What you need to do: Would you please repeat exactly the entries below, starting at the line with "Situation urbaine" and ending at the line with "また、歴代ゴジラ映画のポスターをあしらっ", and nothing outside that range? Leave out the pictures.

Record extracts:
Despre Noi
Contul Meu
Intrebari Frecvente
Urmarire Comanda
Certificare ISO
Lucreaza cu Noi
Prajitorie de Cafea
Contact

==

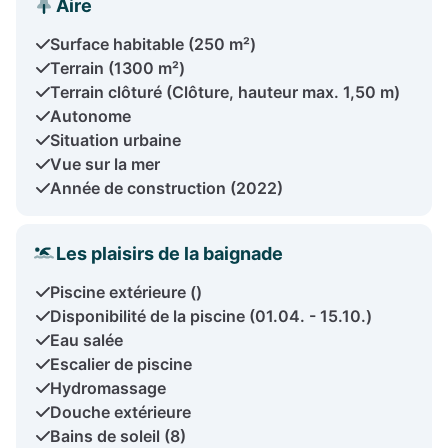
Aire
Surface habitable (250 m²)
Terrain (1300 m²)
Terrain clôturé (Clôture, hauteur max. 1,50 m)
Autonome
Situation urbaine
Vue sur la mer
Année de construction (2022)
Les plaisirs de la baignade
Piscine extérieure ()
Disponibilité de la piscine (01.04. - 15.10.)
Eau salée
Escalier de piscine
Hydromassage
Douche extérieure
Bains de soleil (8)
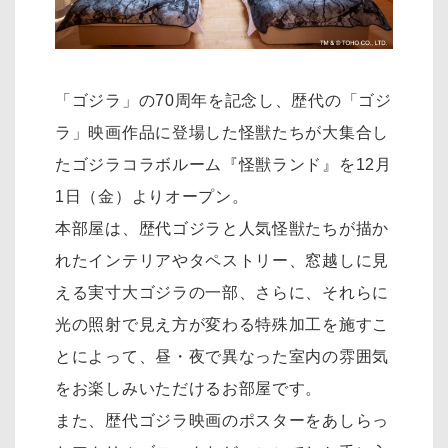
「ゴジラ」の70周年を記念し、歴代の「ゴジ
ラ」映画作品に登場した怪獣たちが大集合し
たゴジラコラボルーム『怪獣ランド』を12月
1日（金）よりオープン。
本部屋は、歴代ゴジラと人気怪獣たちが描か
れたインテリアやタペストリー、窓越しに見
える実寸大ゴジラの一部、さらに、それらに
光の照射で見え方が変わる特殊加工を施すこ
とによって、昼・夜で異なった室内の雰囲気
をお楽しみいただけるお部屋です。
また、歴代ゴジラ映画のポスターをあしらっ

Task result:
Situation urbaine
Vue sur la mer
Année de construction (2022)
Les plaisirs de la baignade
Piscine extérieure ()
Disponibilité de la piscine (01.04. - 15.10.)
Eau salée
Escalier de piscine
Hydromassage
Douche extérieure
Bains de soleil (8)
「ゴジラ」の70周年を記念し、歴代の「ゴジ
ラ」映画作品に登場した怪獣たちが大集合し
たゴジラコラボルーム『怪獣ランド』を12月
1日（金）よりオープン。
本部屋は、歴代ゴジラと人気怪獣たちが描か
れたインテリアやタペストリー、窓越しに見
える実寸大ゴジラの一部、さらに、それらに
光の照射で見え方が変わる特殊加工を施すこ
とによって、昼・夜で異なった室内の雰囲気
をお楽しみいただけるお部屋です。
また、歴代ゴジラ映画のポスターをあしらっ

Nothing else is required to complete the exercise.